### TASK INSTRUCTIONS
What lines of the data below hold "političkih"? Show them.

--- DATA RECORDS ---

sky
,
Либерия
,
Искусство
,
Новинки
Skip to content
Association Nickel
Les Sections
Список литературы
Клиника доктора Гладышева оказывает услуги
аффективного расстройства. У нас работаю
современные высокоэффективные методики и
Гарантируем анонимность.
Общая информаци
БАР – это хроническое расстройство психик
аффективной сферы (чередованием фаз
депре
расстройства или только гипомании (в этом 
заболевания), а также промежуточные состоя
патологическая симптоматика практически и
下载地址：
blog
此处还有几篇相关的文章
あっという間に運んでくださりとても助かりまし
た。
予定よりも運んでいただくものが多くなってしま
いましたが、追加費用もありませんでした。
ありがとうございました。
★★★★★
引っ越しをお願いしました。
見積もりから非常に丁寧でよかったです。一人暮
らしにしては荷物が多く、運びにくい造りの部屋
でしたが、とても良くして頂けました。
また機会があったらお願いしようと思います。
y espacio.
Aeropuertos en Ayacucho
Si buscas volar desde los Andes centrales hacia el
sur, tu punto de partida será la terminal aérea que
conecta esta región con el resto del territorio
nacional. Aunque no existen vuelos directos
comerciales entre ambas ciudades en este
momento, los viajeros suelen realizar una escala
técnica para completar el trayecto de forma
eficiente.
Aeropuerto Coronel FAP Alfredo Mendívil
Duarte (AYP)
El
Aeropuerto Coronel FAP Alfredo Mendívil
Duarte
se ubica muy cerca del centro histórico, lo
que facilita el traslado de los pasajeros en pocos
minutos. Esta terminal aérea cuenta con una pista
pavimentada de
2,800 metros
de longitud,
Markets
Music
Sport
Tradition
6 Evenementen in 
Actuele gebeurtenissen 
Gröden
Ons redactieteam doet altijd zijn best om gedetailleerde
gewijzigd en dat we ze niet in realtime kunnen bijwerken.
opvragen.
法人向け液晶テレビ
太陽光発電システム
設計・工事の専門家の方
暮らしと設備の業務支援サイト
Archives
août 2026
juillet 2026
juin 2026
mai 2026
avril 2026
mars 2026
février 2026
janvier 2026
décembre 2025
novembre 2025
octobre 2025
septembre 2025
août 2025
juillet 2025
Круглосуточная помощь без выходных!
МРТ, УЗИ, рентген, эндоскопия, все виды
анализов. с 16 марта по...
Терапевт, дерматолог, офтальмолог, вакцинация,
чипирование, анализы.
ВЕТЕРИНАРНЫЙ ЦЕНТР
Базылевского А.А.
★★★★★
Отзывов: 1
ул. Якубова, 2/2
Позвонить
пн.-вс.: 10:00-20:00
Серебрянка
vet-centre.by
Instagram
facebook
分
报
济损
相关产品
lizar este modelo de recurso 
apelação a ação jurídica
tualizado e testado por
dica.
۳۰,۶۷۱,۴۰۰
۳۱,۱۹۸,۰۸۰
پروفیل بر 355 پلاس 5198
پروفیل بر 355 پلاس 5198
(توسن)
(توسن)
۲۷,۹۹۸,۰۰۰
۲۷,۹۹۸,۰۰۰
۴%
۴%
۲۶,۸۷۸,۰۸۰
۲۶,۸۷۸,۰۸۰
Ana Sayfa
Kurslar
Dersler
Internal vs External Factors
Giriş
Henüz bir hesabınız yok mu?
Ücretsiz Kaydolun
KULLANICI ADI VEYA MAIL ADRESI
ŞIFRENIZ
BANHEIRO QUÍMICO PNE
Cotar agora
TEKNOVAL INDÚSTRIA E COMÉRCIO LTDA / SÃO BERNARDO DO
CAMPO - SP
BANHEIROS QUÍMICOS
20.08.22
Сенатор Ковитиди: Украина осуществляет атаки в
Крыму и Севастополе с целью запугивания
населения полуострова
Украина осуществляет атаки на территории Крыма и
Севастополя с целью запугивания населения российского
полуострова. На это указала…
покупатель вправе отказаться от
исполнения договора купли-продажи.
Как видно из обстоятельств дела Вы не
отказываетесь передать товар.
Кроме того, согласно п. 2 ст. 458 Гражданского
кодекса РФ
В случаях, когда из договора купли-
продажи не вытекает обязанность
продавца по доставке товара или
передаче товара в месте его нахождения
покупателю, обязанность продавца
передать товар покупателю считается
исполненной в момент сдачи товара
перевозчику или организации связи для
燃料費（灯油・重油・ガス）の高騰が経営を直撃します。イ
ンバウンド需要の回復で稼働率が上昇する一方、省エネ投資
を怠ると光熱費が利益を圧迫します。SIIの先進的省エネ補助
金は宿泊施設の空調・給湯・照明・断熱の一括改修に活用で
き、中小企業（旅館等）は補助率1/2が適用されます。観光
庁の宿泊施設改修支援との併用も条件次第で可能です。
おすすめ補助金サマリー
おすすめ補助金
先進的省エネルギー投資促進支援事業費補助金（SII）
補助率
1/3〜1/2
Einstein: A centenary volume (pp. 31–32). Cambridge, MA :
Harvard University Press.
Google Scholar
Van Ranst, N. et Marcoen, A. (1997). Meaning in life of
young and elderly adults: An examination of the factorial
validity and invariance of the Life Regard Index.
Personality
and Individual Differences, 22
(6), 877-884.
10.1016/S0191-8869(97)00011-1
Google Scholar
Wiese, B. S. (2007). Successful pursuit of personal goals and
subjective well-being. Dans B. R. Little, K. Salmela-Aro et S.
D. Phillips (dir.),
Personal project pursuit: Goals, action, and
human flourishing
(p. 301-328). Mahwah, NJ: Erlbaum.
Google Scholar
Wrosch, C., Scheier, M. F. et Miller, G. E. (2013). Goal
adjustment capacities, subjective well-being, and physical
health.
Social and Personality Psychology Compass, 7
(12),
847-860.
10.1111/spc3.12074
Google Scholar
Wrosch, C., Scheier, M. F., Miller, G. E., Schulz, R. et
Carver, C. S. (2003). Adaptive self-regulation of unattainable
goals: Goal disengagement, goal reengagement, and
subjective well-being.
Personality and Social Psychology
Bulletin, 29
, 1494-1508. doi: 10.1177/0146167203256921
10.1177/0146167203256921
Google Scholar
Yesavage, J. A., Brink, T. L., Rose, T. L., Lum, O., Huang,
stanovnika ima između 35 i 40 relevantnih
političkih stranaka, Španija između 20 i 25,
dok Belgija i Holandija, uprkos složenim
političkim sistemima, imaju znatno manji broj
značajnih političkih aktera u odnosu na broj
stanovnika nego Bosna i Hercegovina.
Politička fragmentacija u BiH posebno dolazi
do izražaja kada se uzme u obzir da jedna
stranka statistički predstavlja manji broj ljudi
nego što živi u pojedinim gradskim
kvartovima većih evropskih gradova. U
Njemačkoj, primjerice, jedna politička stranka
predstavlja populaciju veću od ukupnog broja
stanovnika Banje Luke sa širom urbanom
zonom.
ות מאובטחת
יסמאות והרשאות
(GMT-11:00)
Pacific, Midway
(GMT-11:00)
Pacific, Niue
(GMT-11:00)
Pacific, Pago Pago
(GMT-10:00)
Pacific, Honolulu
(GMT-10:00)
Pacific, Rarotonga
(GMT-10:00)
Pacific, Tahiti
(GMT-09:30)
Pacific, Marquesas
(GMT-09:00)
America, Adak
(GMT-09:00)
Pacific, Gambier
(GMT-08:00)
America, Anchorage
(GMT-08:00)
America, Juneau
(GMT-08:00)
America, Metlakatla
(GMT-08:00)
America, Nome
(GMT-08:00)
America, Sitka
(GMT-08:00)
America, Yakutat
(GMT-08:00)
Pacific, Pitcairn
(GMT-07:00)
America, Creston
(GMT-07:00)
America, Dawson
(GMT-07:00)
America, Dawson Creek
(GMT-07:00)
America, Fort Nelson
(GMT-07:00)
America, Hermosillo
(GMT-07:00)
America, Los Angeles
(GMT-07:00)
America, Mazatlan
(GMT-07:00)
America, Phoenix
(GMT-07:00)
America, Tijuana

---

### THE COMPLETED TASK
političkih stranaka, Španija između 20 i 25,
značajnih političkih aktera u odnosu na broj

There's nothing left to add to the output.